Before the abolishment of the fees, shipping agents were charging the delivery order fees of USD 38 plus 18 percent Value Added Tax (VAT) upon issuance of shipping documents to the consignee.
Speaking to The Guardian on Monday, the Tanzania Shipping Agents Association (TASAA) Executive Secretary, Abel Uronu appealed to the Ministry of Works, Transport and Communication to reinstate the charges.
He said that apart from government losing various taxes obtained from delivery orders, shipping agents will not be able to pay for ship agency administration costs and thus incur losses of direct and indirect jobs.
Some of the taxes the government was obtaining through DO fees include a 0.3 percent levy that is paid directly to the regulator—Tanzania Shipping Agencies Corporation (TASAC), city levy (0.3 percent), maritime education levy (0.3 percent) and the 18 percent VAT equivalent to US $ 7 for each local delivery order issued.
A single agent may have a minimum of up to 100 DOs issued per year, he stated.
“The government action will result into drastic drop of corporate tax,” he said, pointing out that the government received corporate tax of 2bn/- from 15 members of TASAA in 2018. The removal of DO charges will lead to the majority shipping agents failing to survive, he emphasized.
Delivery order is a working document used in cargo release and cargo clearance operations by the Tanzania Revenue Authority (TRA) and Inland Container Depots (ICDs).
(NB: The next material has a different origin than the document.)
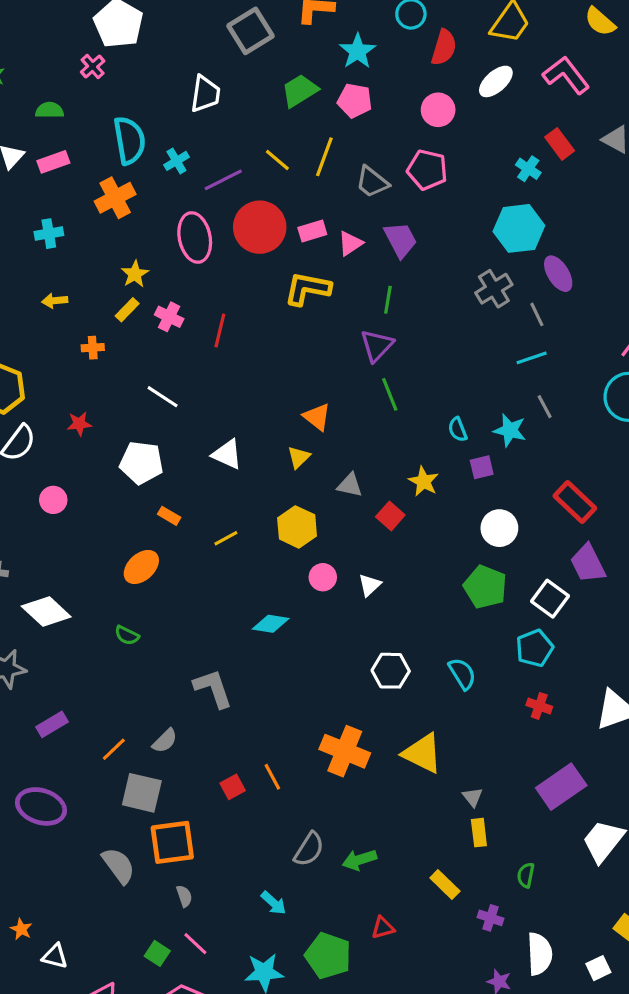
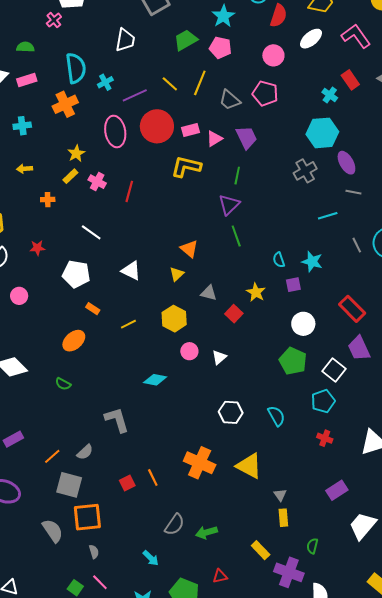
gray line: (537, 314) -> (353, 192), moved, turned -56
gray line: (545, 407) -> (357, 245), moved
purple rectangle: (561, 787) -> (337, 490), size x0.7
purple cross: (490, 918) -> (289, 572), size x1.8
DOs help port officials to easily identify cargos and deliver them to the right owner.
Uronu elaborated that while some other countries are charging DO fees per container, TASAA was charging its members US $ 38 regardless of the number of containers in the document.
Tanzanian consignees pay the lowest DO fees compared other countries in the East African region and the wider sub-Saharan zone, with Kenya pegging the fees at $ 70, Mozambique $ 105) Ivory Coast $ 75, Sudan $ 75, Mauritius $ 78, Gabon $ 45, South Africa $ 43 and Djibouti $ 39.33, he pointed out.
Reasons to why delivery order fees should be restored include the fact that the document helps to reduce fraud since it identifies the customs agents, transfers the legal liability from the shipping line to the rightful owner of goods and safeguards the interest of financial institutions, he argued.
“Without DOs the risk of loss of containers will be high resulting into increased claims thus making the port more expensive,” he declared, calling upon the regulator to rethink the decision as the removal of delivery order charges will lead into shipping agents incorporating it in freight rates.
TASAA has already appealed to the ministry requesting for repeal of the order which become effective on May 27th. He said the association has also filed a complaint to TASAC so that it revokes its order, issued by the Board of Directors.
In its published order to shipping agents, signed by TASAC Director General Emmanuel Ndomba and Acting Board Chairman Eng Japhet Maselle, the regulator said that it arrived at the decision after considering stakeholders’ deliberations during a consultative meeting held in January last year.
TASAC noted that DOs were issued by agents for their own convenience and that it should not be a source of revenue. The regulator affirmed that shipping agents have statutory sources of revenue as provided in the Shipping Agencies Regulations of 2018.
The TASAC board observed that DOs were issued by carrier to facilitate completion of carriage contract which was entered earlier between the carrier and the shipper.
Release of import cargo should be done on the basis of the original bill of lading, the board further directed.
Late last month the government through TASAC issued an order on the abolishment of the delivery order fee with immediate effect.
In 2010, the former regulator— the Surface and Marine Transport Regulatory Authority (SUMATRA) listed DO fee as permitted local shipping charges. Sumatra approved bill of lading fees, DO fee and amendment fee permitting local shipping charges.